Trump's falsehoods show no sign of letting up as campaign enters final stretch

Donald Trump
Donald Trump in Bedminster, N.J., on Thursday. (Adam Gray/Getty Images) (Adam Gray via Getty Images)

With the dynamics of the 2024 presidential election having dramatically shifted since President Biden dropped out of the race on July 21, former President Donald Trump has tried to blunt Vice President Kamala Harris’s momentum by holding a series of press conferences and interviews.

But during an Aug. 8 press conference at his Mar-a-Lago home and private resort, an Aug. 12 interview with Elon Musk on X and an Aug. 15 press conference at his New Jersey golf club, Trump proceeded to make dozens of false or unfounded claims. NPR counted 162 “lies and distortions” at the Mar-a-Lago presser alone.

On his social media platform, meanwhile, Trump added to the growing tally of untruths, claiming that the video and photographs showing a large crowd that attended Harris’s Aug. 7 rally at Detroit Metro Airport had been generated using artificial intelligence.

“She had NOBODY waiting, and the ‘crowd’ looked like 10,000 people! Same thing is happening with her fake ‘crowds’ at her speeches,” Trump asserted on Aug. 11 in what amounts to perhaps the most easily debunkable claim in electoral history.

Here’s a look at some of the recent falsehoods Trump has been making as he campaigns for a second White House term.

At his Mar-a-Lago press conference, Trump raised eyebrows with a story about a helicopter ride he claimed to have taken with former San Francisco Mayor Willie Brown.

"I went down in a helicopter with him," Trump told reporters. "We thought maybe this is the end. We were in a helicopter going to a certain location together, and there was an emergency landing. This was not a pleasant landing, and Willie was, he was a little concerned."

Trump added that Brown had told him “terrible things” about Harris.

Brown later responded that he had never been in a helicopter with Trump and denied ever telling him anything negative about Harris.

Seizing on the surge of immigration into the U.S. from across the border with Mexico during the Biden administration, Trump has repeatedly claimed that Harris bears responsibility because she was appointed the nation’s “border czar.”
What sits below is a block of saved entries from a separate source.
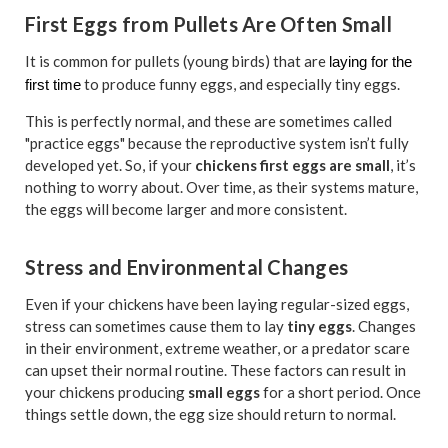
First Eggs from Pullets Are Often Small
It is common for pullets (young birds) that are
laying for the
to produce funny eggs, and especially tiny eggs.
first time
This is perfectly normal, and these are sometimes called
"practice eggs" because the reproductive system isn’t fully
developed yet. So, if your
chickens first eggs are small
, it’s
nothing to worry about. Over time, as their systems mature,
the eggs will become larger and more consistent.
Stress and Environmental Changes
Even if your chickens have been laying regular-sized eggs,
stress can sometimes cause them to lay
tiny eggs
. Changes
in their environment, extreme weather, or a predator scare
can upset their normal routine. These factors can result in
your chickens producing
small eggs
for a short period. Once
things settle down, the egg size should return to normal.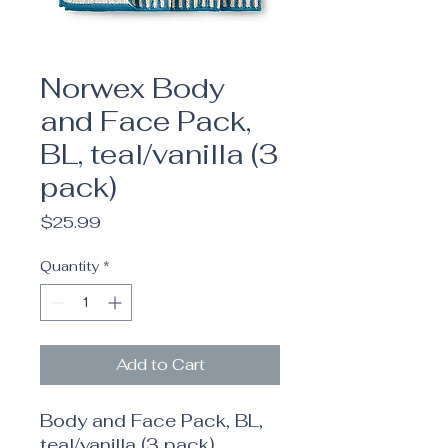
Norwex Body
and Face Pack,
BL, teal/vanilla (3
pack)
Price
$25.99
Quantity
*
Add to Cart
Body and Face Pack, BL,
teal/vanilla (3 pack)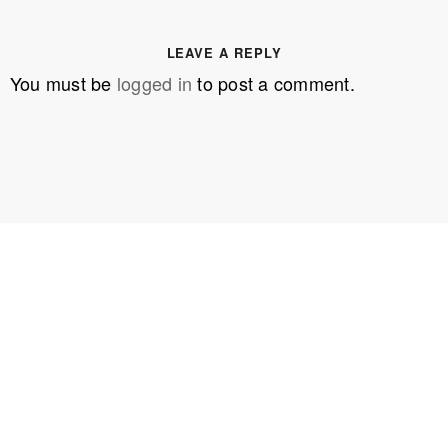
LEAVE A REPLY
You must be
logged in
to post a comment.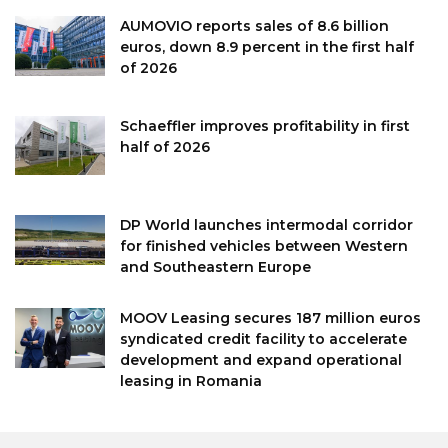
AUMOVIO reports sales of 8.6 billion
euros, down 8.9 percent in the first half
of 2026
Schaeffler improves profitability in first
half of 2026
DP World launches intermodal corridor
for finished vehicles between Western
and Southeastern Europe
MOOV Leasing secures 187 million euros
syndicated credit facility to accelerate
development and expand operational
leasing in Romania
“She's the border czar. By the way, she was the border czar, 100%,” Trump told reporters about Harris at his Aug. 8 press conference. “And all of a sudden, for the last few weeks, she's not the border czar anymore, like nobody ever said it.”

While Biden tasked Harris with working with Central American nations to understand the root causes of immigration and to stem the number of migrants coming to the U.S., she was never given the “border czar” title.
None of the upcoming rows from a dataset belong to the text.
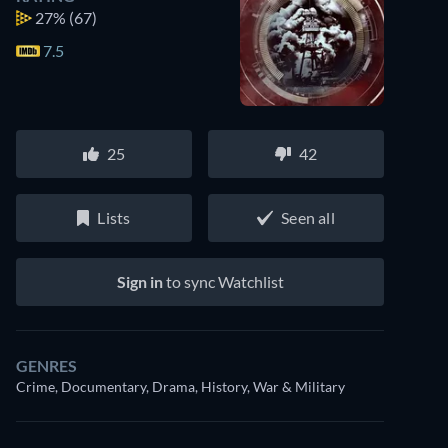
27%
(67)
7.5
25
42
Lists
Seen all
Sign in
to sync Watchlist
GENRES
Crime, Documentary, Drama, History, War & Military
According to U.S. Customs and Border Protection figures, roughly 7.3 million encounters with migrants seeking to enter the country illegally have been recorded since Biden became president. Trump has regularly sought to inflate that number, but has not provided any evidence for his claims.

“Twenty million people came over the border in the last — during the Biden-Harris administration,” he said during his Mar-a-Lago press conference. “Twenty million people. And it could be very much higher than that. Nobody really knows what the number is.”
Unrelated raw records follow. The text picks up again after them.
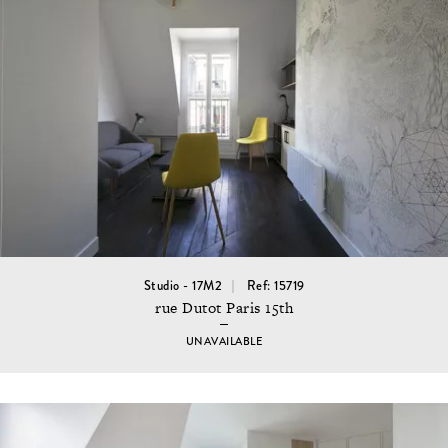
Studio - 17M2
Ref: 15719
rue Dutot Paris 15th
UNAVAILABLE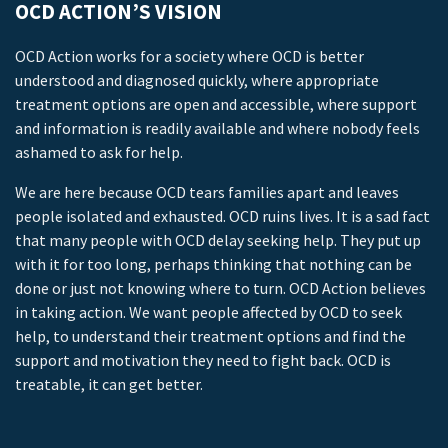
OCD ACTION’S VISION
OCD Action works for a society where OCD is better
understood and diagnosed quickly, where appropriate
treatment options are open and accessible, where support
and information is readily available and where nobody feels
ashamed to ask for help.
We are here because OCD tears families apart and leaves
people isolated and exhausted. OCD ruins lives. It is a sad fact
that many people with OCD delay seeking help. They put up
with it for too long, perhaps thinking that nothing can be
done or just not knowing where to turn. OCD Action believes
in taking action. We want people affected by OCD to seek
help, to understand their treatment options and find the
support and motivation they need to fight back. OCD is
treatable, it can get better.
At a news conference on Thursday in Bedminster, N.J., Trump again resorted to hyperbole and distortion when making the following claim: “Virtually 100% of the net job creation in the last year has gone to migrants.”

As the Associated Press reported in its fact check of that event, Trump appears to be conflating immigrants who are naturalized U.S. citizens with those in the country illegally. Unemployment figures for native-born Americans are, in fact, lower than those in the country who are foreign-born.

During his interview with Elon Musk on Monday, Trump made the case that crime in America was on the rise.

“Our crime rate’s going through the roof,” he said.

Preliminary FBI data show the opposite, however, with a 13% decline in the murder rate for 2023 and a further 26% decline in the first quarter of 2024. Overall violent crime levels fell 6% in 2023, according to the bureau’s preliminary figures, and dropped another 15% in the first quarter of 2024, according to CNN.